• TASK TO CARRY OUT
Report every line of the records beneath this task that holds the string "Проверьте".

• DATASET EXTRACT
────────────────────────────────────────

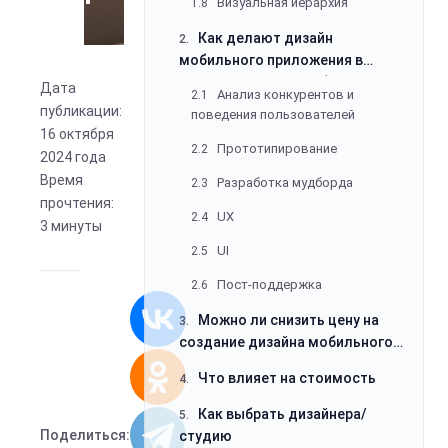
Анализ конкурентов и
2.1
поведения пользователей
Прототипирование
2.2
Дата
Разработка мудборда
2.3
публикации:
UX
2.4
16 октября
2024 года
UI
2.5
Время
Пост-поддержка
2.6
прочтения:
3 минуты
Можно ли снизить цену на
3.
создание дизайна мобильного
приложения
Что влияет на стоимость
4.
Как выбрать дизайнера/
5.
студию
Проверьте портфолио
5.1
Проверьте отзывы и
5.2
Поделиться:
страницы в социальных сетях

────────────────────────────────────────

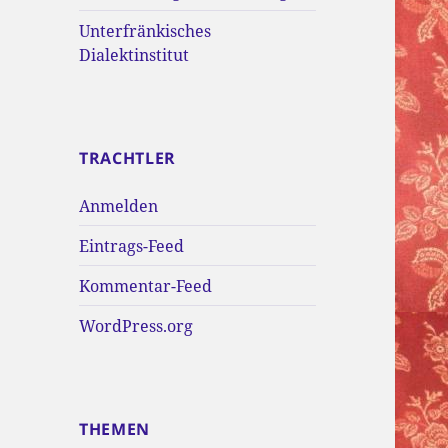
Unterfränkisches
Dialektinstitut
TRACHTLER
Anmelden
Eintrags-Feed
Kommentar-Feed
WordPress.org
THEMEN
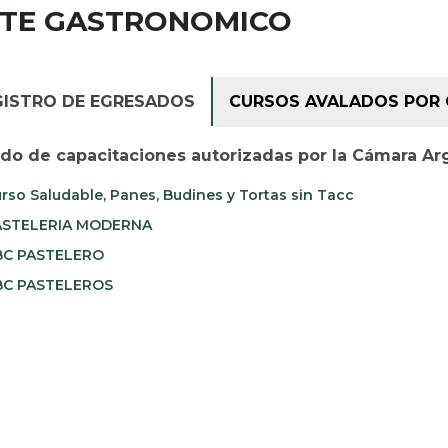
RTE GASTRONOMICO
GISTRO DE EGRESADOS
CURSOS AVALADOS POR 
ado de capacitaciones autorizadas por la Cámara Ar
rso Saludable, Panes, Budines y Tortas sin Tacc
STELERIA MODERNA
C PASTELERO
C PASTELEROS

────────────────────────────────────────

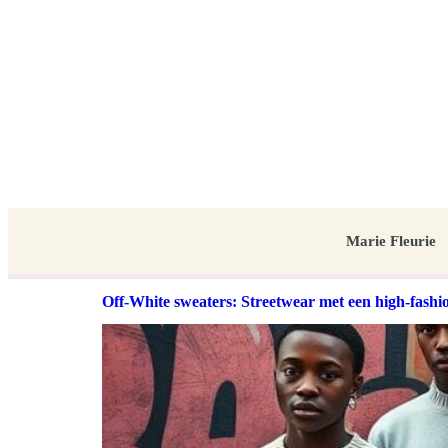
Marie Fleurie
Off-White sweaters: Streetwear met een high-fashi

────────────────────────────────────────

• RESPONSE TO THIS EXERCISE
Проверьте портфолио
Проверьте отзывы и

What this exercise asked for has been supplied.